### Exercise
Tally the lines in the data below in which the word "Toffoli" occurs, then give only the total.

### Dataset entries

####################

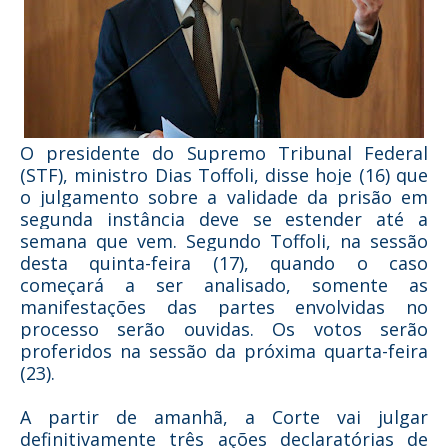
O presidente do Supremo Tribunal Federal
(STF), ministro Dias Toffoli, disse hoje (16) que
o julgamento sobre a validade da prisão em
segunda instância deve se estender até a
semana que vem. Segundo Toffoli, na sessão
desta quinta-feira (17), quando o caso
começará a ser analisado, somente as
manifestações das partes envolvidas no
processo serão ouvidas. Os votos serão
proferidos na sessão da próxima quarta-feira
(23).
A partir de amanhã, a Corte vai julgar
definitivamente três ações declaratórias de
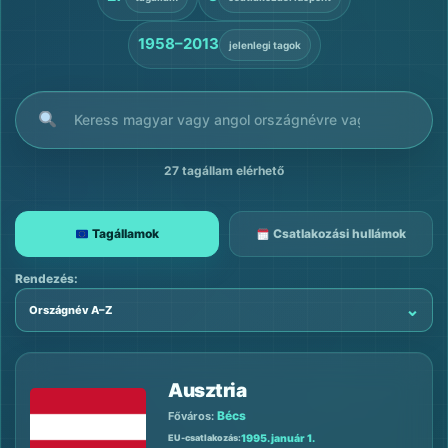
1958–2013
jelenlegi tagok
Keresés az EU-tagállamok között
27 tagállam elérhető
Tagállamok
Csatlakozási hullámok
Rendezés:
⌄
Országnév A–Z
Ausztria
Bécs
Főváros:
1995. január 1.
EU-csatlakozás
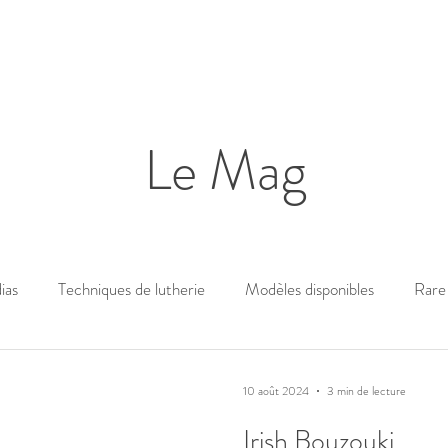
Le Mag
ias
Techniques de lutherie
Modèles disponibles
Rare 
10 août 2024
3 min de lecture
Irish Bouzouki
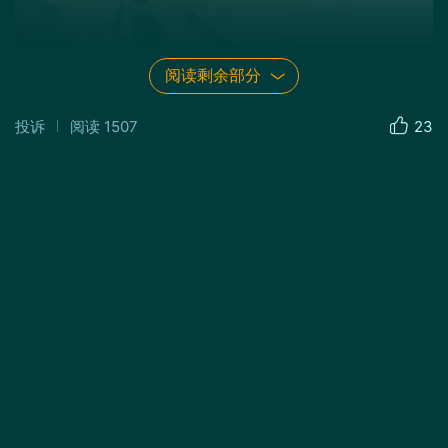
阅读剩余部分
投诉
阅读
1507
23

####################

### Solution to this problem
2